# What fish is this???...Yes I'm new :)



## Carlz4389 (Sep 29, 2013)

Hi all, I'm new here... I've never had Cichlids before, usually a very friendly community tropical tank is what I'm used to but thought I'm ready for a new challenge!! So the fish on the left was sold to me as a Keyhole which after doing my research it doesn't look like one so what is it? I have a peacock already in my tank and it looks similar but not quite...So many varieties to get to know ahhh!! Thanks!!!


----------



## bubbles_12003 (Sep 27, 2013)

im no exspert but it looks like a south american cichlid. it does have the keyhole cichlid spot, try looking up juvenile pics you may see pics of yours


----------



## Mr Chromedome (Feb 12, 2013)

Not a Keyhole, body markings/head shape are very different, appears to be partly convict, but not any pure species that I can determine from that angle on the fish. A broadside view would be better, but I suspect it is some sort of hybrid anyway. Central American, not South American.


----------



## Carlz4389 (Sep 29, 2013)

Thanks everyone!! Yes it doesn't look like anything specific...here is a more side pic but still not sure...must be a hybrid...dam pet shop haha!!!


----------



## walzon1 (Jun 17, 2013)

Nice looking fish, not like any I have ever seen, could be a con hybrid but not a hybrid I am familiar with. I would be leary about putting it with african cichlids though as most CA cichlids are not good with African cichlids.


----------



## Carlz4389 (Sep 29, 2013)

walzon1 said:


> Nice looking fish, not like any I have ever seen, could be a con hybrid but not a hybrid I am familiar with. I would be leary about putting it with african cichlids though as most CA cichlids are not good with African cichlids.

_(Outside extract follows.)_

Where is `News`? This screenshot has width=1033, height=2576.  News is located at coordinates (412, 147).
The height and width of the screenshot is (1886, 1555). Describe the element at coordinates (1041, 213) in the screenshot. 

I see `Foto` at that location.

Thanks for your response!!

I have what I believe to be a few CAs mixed with ACs as a plausible method of raising cichlids from what I've researched (also not having more than one of each specific breed as well) and it is working very well... I only have 8 in 370 liters with lots of rock/hiding places etc....many swim together and play in the flow of the filter and love it....they all take turns in a cyclic motion to ride the wave and then join the back of the line and wait their turn to start it all over again haha...it is pretty cool to watch and they all seem extremely happy.

One questions though, a friend has asked if I can take their 30cm rainbow shark which is obviously a lot bigger than anything currently in my tank and so I wasn't sure how it might go? Seems like it would certainly hold it's own but I don't want it bothering my Julidichromis Dickfieldi who is a ground dweller... Not sure what to do???? Thanks all so much for your time!!!


----------



## nmcichlid-aholic (Mar 23, 2011)

I would pass on the rainbow shark - they tend to be fairly territorial, and while cichlids will generally settle territory disputes with displays or lip-locking, the sharks will chase and bite. Different methods of communication, which is also one of the main reasons new world and african cichlids generally don't do well together. And since it is so much larger than your other fish, it could do some damage.


----------